There are a couple reasons:
Language models form a striking ability to enhance and expand human cognition. I’ve noticed that often the AI acts as a mirror or amplifier of thought, taking nascent ideas and intuitions and helping me unfold them into something more substantial and intertextual. It’s allowed me to quickly explore speculations and ideas and dive into them with increasing levels of resolution with the AI. It’s been a remarkable tool for augmenting thought, especially when paired with reflective writing, as I’ve attempted to do in this Substack series.

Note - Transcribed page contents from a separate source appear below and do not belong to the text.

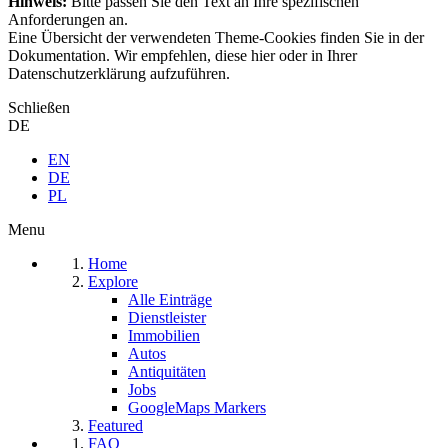
Hinweis:
Bitte passen Sie den Text an Ihre spezifischen
Anforderungen an.
Eine Übersicht der verwendeten Theme-Cookies finden Sie in der
Dokumentation. Wir empfehlen, diese hier oder in Ihrer
Datenschutzerklärung aufzuführen.
Schließen
DE
EN
DE
PL
Menu
Home
Explore
Alle Einträge
Dienstleister
Immobilien
Autos
Antiquitäten
Jobs
GoogleMaps Markers
Featured
FAQ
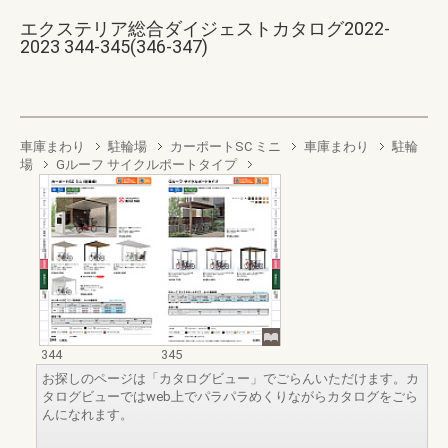
エクステリア総合ダイジェストカタログ2022-
2023 344-345(346-347)
車庫まわり
駐輪場
カーポートSC ミニ
車庫まわり
駐輪
場
Gルーフ サイクルポートタイプ
344
345
お探しのページは「カタログビュー」でごらんいただけます。カ
タログビューではweb上でパラパラめくりながらカタログをごら
んになれます。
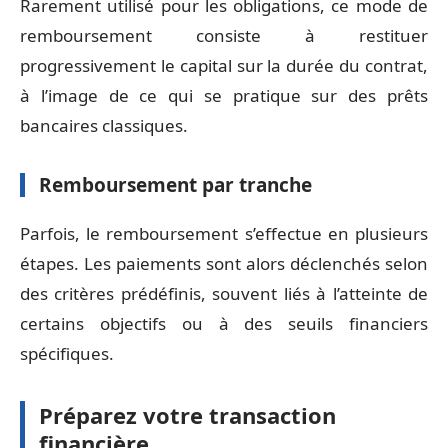
Rarement utilisé pour les obligations, ce mode de
remboursement consiste à restituer
progressivement le capital sur la durée du contrat,
à l’image de ce qui se pratique sur des prêts
bancaires classiques.
Remboursement par tranche
Parfois, le remboursement s’effectue en plusieurs
étapes. Les paiements sont alors déclenchés selon
des critères prédéfinis, souvent liés à l’atteinte de
certains objectifs ou à des seuils financiers
spécifiques.
Préparez votre transaction
financière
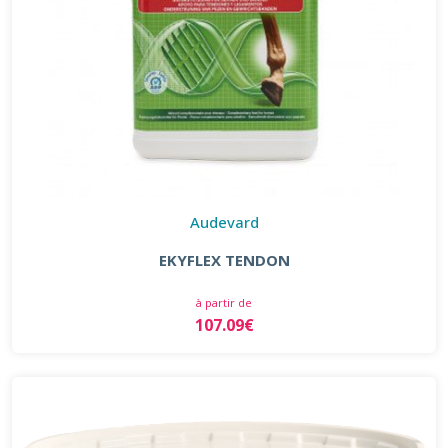
Audevard
EKYFLEX TENDON
à partir de
107.09€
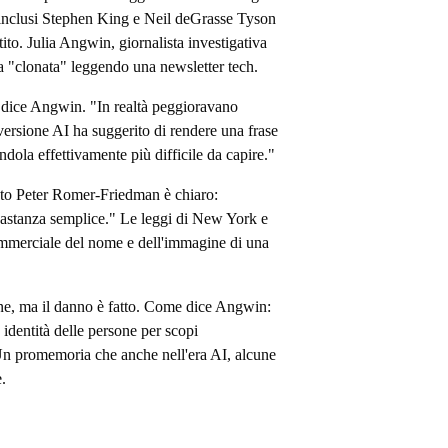
- inclusi Stephen King e Neil deGrasse Tyson
to. Julia Angwin, giornalista investigativa
ta "clonata" leggendo una newsletter tech.
dice Angwin. "In realtà peggioravano
 versione AI ha suggerito di rendere una frase
dola effettivamente più difficile da capire."
to Peter Romer-Friedman è chiaro:
astanza semplice." Le leggi di New York e
ommerciale del nome e dell'immagine di una
one, ma il danno è fatto. Come dice Angwin:
 identità delle persone per scopi
Un promemoria che anche nell'era AI, alcune
.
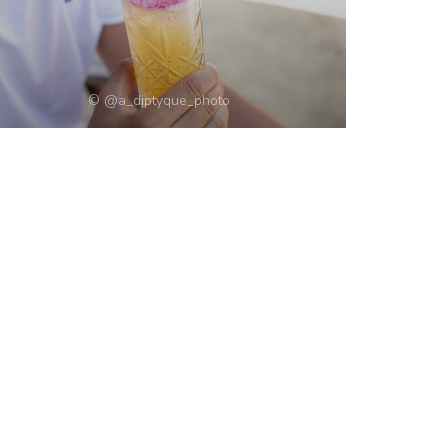
© @a_diptyque_photo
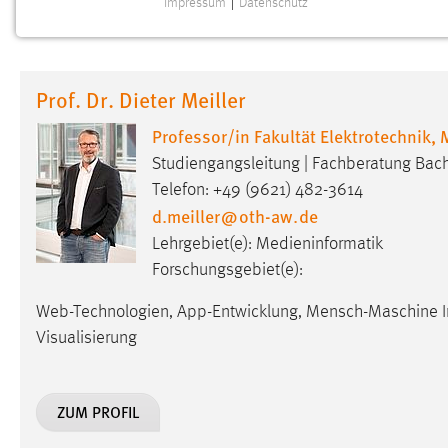
Impressum
|
Datenschutz
NOTWENDIGE COOKIES
Notwendige Cookies ermöglichen grundlegende
Funktionen und sind für die einwandfreie Funktion der
Prof. Dr. Dieter Meiller
Website erforderlich.
Professor/in Fakultät Elektrotechnik,
Einverständnis
Studiengangsleitung | Fachberatung Bac
Name:
Telefon: +49 (9621) 482-3614
cookie_consent
d.meiller
@
oth-aw
.
de
Zweck:
Dieser Cookie speichert die
Lehrgebiet(e): Medieninformatik
ausgewählten Einverständnis-Optionen
Forschungsgebiet(e):
des Benutzers
Cookie Laufzeit:
1 Jahr
Web-Technologien, App-Entwicklung, Mensch-Maschine Int
Visualisierung
Performance
Name:
staticfilecache
ZUM PROFIL
Zweck:
Für performante Seitenauslieferung wird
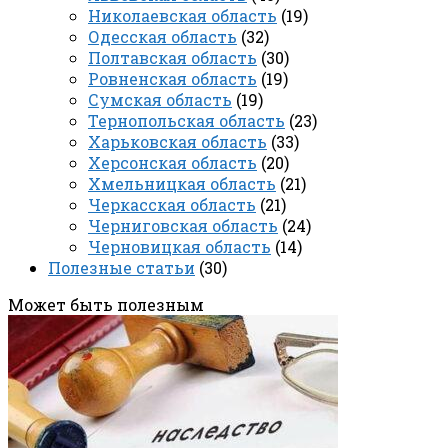
Николаевская область
(19)
Одесская область
(32)
Полтавская область
(30)
Ровненская область
(19)
Сумская область
(19)
Тернопольская область
(23)
Харьковская область
(33)
Херсонская область
(20)
Хмельницкая область
(21)
Черкасская область
(21)
Черниговская область
(24)
Черновицкая область
(14)
Полезные статьи
(30)
Может быть полезным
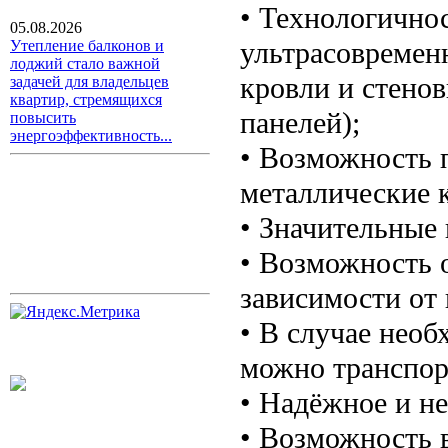
• Технологично
05.08.2026
ультрасовремен
Утепление балконов и
лоджий стало важной
кровли и стенов
задачей для владельцев
квартир, стремящихся
панелей);
повысить
энергоэффективность...
• Возможность 
металлические 
• Значительные
• Возможность 
зависимости от
• В случае нео
можно транспорт
• Надёжное и н
• Возможность 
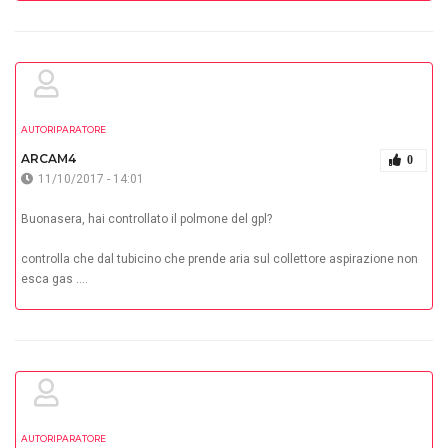
AUTORIPARATORE
ARCAM4
0
11/10/2017 - 14:01
Buonasera, hai controllato il polmone del gpl?
controlla che dal tubicino che prende aria sul collettore aspirazione non
esca gas ....
AUTORIPARATORE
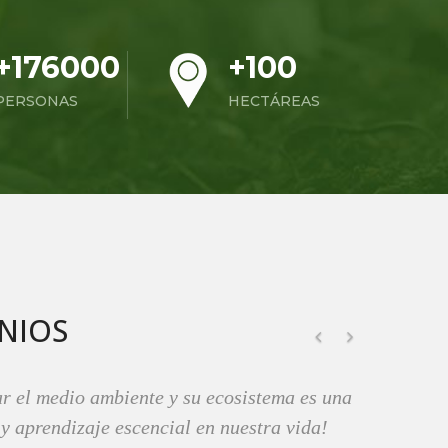
+176000
+100
PERSONAS
HECTÁREAS
NIOS
s historias contadas en una fogata! Es
ente asombroso la energia que transmite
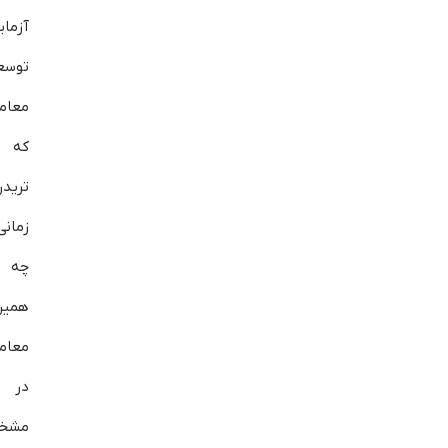
آزما
توسع
معام
که د
ترید
زمانی
چه ز
همین
معامل
در ن
مشخص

There is a perspective of language models acting as a kind of conduit with the collective unconscious—as they’ve been trained on the vast corpus encompassing a wide selection of human ideas and expressions—that can be tapped into through the right prompts. This allows one to explore archetypes that cut across cultures, expand on questions of transhumanism and human-AI symbiosis, and so on, that can be deftly explored with the AI model. It’s a kind of epistemic scaffold for accessing enduring ideas and underlying structures of thought. In other words, a great tool for those curious about the worlds of ideas that shape human thinking and its trajectories.
The limits and limitations of these models remain relatively unknown. While there is a growing body of research that studies the models’ capabilities on structured tasks, taking this rich machino-graphic approach has helped me cultivate a more refined mental model of the language model and its drawbacks and limitations. I’ve seen the human-AI interaction break down in numerous ways, and gotten a much better appreciation for what kinds of prompts work in getting to the desired outcome.

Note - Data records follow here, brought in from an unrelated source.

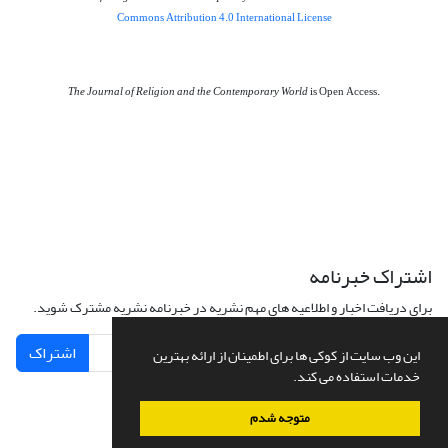
Commons Attribution 4.0 International License
The Journal of Religion and the Contemporary World
is Open Access.
اشتراک خبرنامه
برای دریافت اخبار و اطلاعیه های مهم نشریه در خبرنامه نشریه مشترک شوید.
اشتراک
این وب سایت از کوکی ها برای اطمینان از ارائه بهترین
خدمات استفاده می کند.
متوجه شدم
سامانه مدیریت نشریات علمی.
طراحی و پیاده سازی از
سیناوب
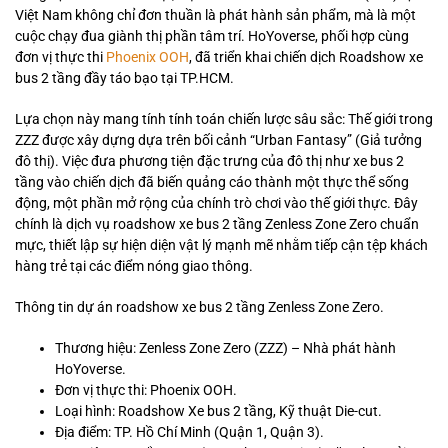
Việt Nam không chỉ đơn thuần là phát hành sản phẩm, mà là một
cuộc chạy đua giành thị phần tâm trí. HoYoverse, phối hợp cùng
đơn vị thực thi
Phoenix OOH
, đã triển khai chiến dịch Roadshow xe
bus 2 tầng đầy táo bạo tại TP.HCM.
Lựa chọn này mang tính tính toán chiến lược sâu sắc: Thế giới trong
ZZZ được xây dựng dựa trên bối cảnh “Urban Fantasy” (Giả tưởng
đô thị). Việc đưa phương tiện đặc trưng của đô thị như xe bus 2
tầng vào chiến dịch đã biến quảng cáo thành một thực thể sống
động, một phần mở rộng của chính trò chơi vào thế giới thực. Đây
chính là dịch vụ roadshow xe bus 2 tầng Zenless Zone Zero chuẩn
mực, thiết lập sự hiện diện vật lý mạnh mẽ nhằm tiếp cận tệp khách
hàng trẻ tại các điểm nóng giao thông.
Thông tin dự án roadshow xe bus 2 tầng Zenless Zone Zero.
Thương hiệu: Zenless Zone Zero (ZZZ) – Nhà phát hành
HoYoverse.
Đơn vị thực thi: Phoenix OOH.
Loại hình: Roadshow Xe bus 2 tầng, Kỹ thuật Die-cut.
Địa điểm: TP. Hồ Chí Minh (Quận 1, Quận 3).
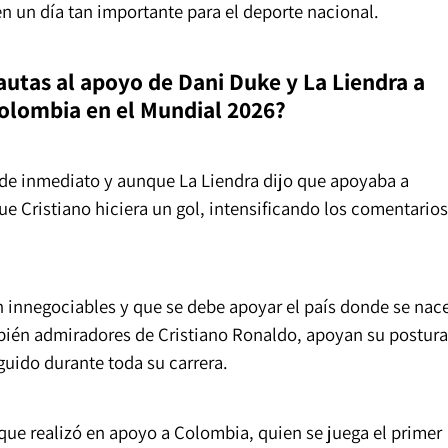
n un día tan importante para el deporte nacional.
utas al apoyo de Dani Duke y La Liendra a
Colombia en el Mundial 2026?
n de inmediato y aunque La Liendra dijo que apoyaba a
 Cristiano hiciera un gol, intensificando los comentarios
innegociables y que se debe apoyar el país donde se nac
ambién admiradores de Cristiano Ronaldo, apoyan su postura
uido durante toda su carrera.
que realizó en apoyo a Colombia, quien se juega el primer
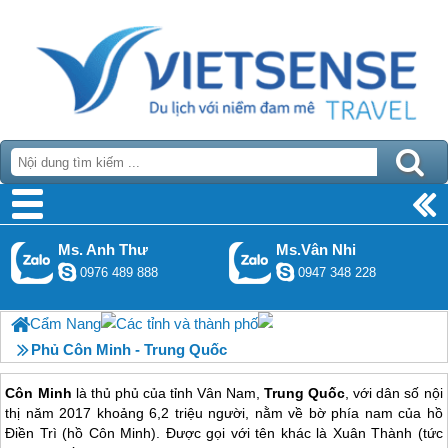
Ms. Anh Thư
Ms.Vân Nhi
0976 489 888
0947 348 228
Cẩm Nang
Các tỉnh và thành phố
Phủ Côn Minh - Trung Quốc
Côn Minh
là thủ phủ của tỉnh Vân Nam,
Trung Quốc
, với dân số nội
thị năm 2017 khoảng 6,2 triệu người, nằm về bờ phía nam của hồ
Điền Trì (hồ Côn Minh). Được gọi với tên khác là Xuân Thành (tức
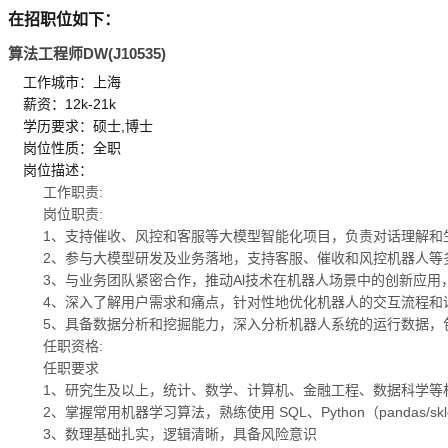
在招职位如下：
算法工程师DW(J10535)
工作城市：上海
薪资：12k-21k
学历要求：硕士,博士
岗位性质：全职
岗位描述：
工作职责:
岗位职责:
1、支持催收、风控和客服等大模型智能化项目，负责对话理解和
2、参与大模型研发及业务落地，支持客服、催收和风控机器人等
3、与业务团队紧密合作，推动Al技术在机器人场景中的创新应
4、深入了解用户需求和痛点，针对性地优化机器人的交互流程和
5、具备数据分析和挖掘能力，深入分析机器人系统的运行数据，
任职资格:
任职要求
1、研究生及以上，统计、数学、计算机、金融工程、数据科学等
2、掌握常用机器学习算法，熟练使用 SQL、Python（pandas/s
3、数理基础扎实，逻辑清晰，具备风险意识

The joy of exploration. The strange attractors that pull many minds to seek knowledge and truth are well at work in my own explorations. There is a draw to know what can be uncovered in the depths of the language model, setting off on dialectic adventures using the model as a companion for exploring ideas and bringing incipient intuitions that I have into greater resolution. Surely much can be said for setting off on similar voyages of the mind in archives and libraries (and indeed I do so as well), but there is something about the instantaneous feedback of this approach that remains uniquely captivating (and also something to be skeptical about).

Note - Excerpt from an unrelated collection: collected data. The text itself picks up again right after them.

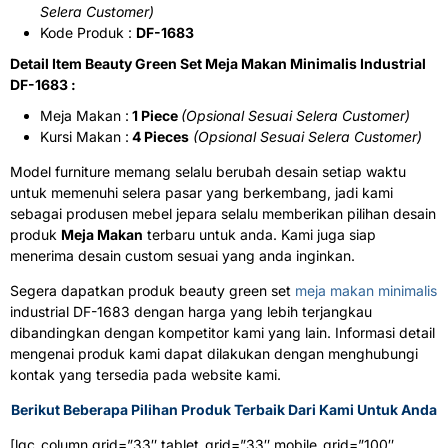
Selera Customer)
Kode Produk :
DF-1683
Detail Item Beauty Green Set Meja Makan Minimalis Industrial
DF-1683 :
Meja Makan :
1 Piece
(Opsional Sesuai Selera Customer)
Kursi Makan :
4 Pieces
(Opsional Sesuai Selera Customer)
Model furniture memang selalu berubah desain setiap waktu
untuk memenuhi selera pasar yang berkembang, jadi kami
sebagai produsen mebel jepara selalu memberikan pilihan desain
produk
Meja Makan
terbaru untuk anda. Kami juga siap
menerima desain custom sesuai yang anda inginkan.
Segera dapatkan produk beauty green set
meja makan minimalis
industrial DF-1683 dengan harga yang lebih terjangkau
dibandingkan dengan kompetitor kami yang lain. Informasi detail
mengenai produk kami dapat dilakukan dengan menghubungi
kontak yang tersedia pada website kami.
Berikut Beberapa Pilihan Produk Terbaik Dari Kami Untuk Anda
[lgc_column grid=”33″ tablet_grid=”33″ mobile_grid=”100″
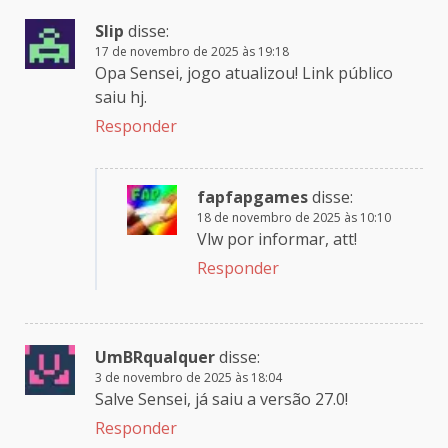
Slip
disse:
17 de novembro de 2025 às 19:18
Opa Sensei, jogo atualizou! Link público
saiu hj.
Responder
fapfapgames
disse:
18 de novembro de 2025 às 10:10
Vlw por informar, att!
Responder
UmBRqualquer
disse:
3 de novembro de 2025 às 18:04
Salve Sensei, já saiu a versão 27.0!
Responder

Creating a new semiotics. Perhaps a loftier ambition than the Substack will allow for, but the goal would be to use insights from speaking with language models, how they refract, reflect, and compose language to make new kinds of meaning, to scaffold new semiotic understandings. In my, albeit initial readings of De Saussure, Derrida, and CS Pierce, they don’t seem to fully grapple with what it means for machines to create meaning and the differences between human and synthetic language. Indeed, an account of neural media must grapple with the semiotic angle.
Creating a community of thought that centers AI not as a tool of capitalist exploitation, but as a liberatory and epistemic device. How can we use the cognitive enhancement afforded by AI not to be more productive, but to create new worlds and ways of seeing ourselves and our role in the environment? How can explorations with AI scaffold access to deep archetypes that might raise a potential for bringing some degree of unity and solidarity to how we perceive the world, while respecting its inherent richness of diversity and differentiation?